THE INPUT:
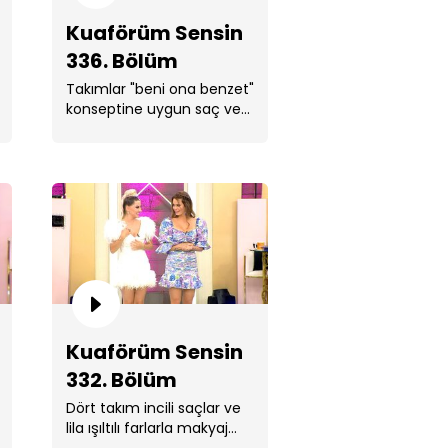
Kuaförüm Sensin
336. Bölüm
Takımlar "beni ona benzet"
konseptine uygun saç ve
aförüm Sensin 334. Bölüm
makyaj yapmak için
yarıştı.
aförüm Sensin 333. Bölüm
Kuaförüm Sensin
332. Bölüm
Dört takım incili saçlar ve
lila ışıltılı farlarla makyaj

--

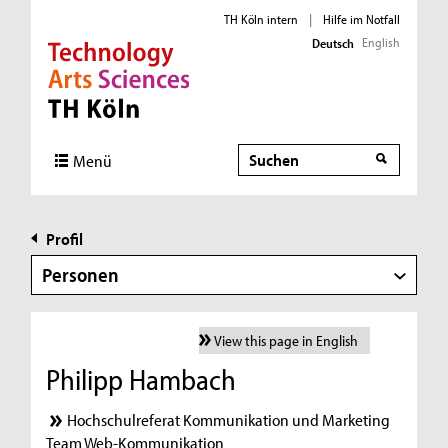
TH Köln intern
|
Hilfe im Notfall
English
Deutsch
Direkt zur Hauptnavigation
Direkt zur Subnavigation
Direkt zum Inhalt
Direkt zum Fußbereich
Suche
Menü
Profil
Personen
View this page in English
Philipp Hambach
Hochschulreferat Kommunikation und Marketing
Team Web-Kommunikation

==

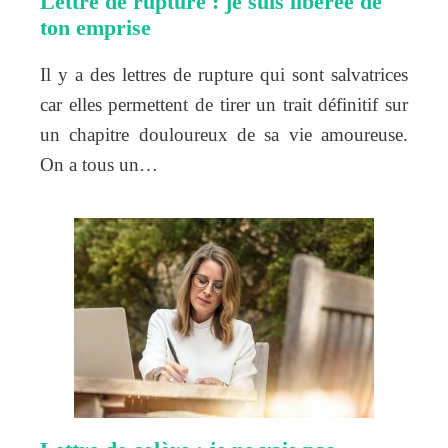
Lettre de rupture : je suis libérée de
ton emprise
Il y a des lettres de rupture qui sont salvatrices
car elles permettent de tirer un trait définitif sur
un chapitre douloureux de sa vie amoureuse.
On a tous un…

YOUR TASK: The expected answer is an exact copy of the lines above, beginning at the line with "Philipp Hambach" and ending at the line with "Team Web-Kommunikation", with both ends in.

WRITTEN RESPONSE:
Philipp Hambach
Hochschulreferat Kommunikation und Marketing
Team Web-Kommunikation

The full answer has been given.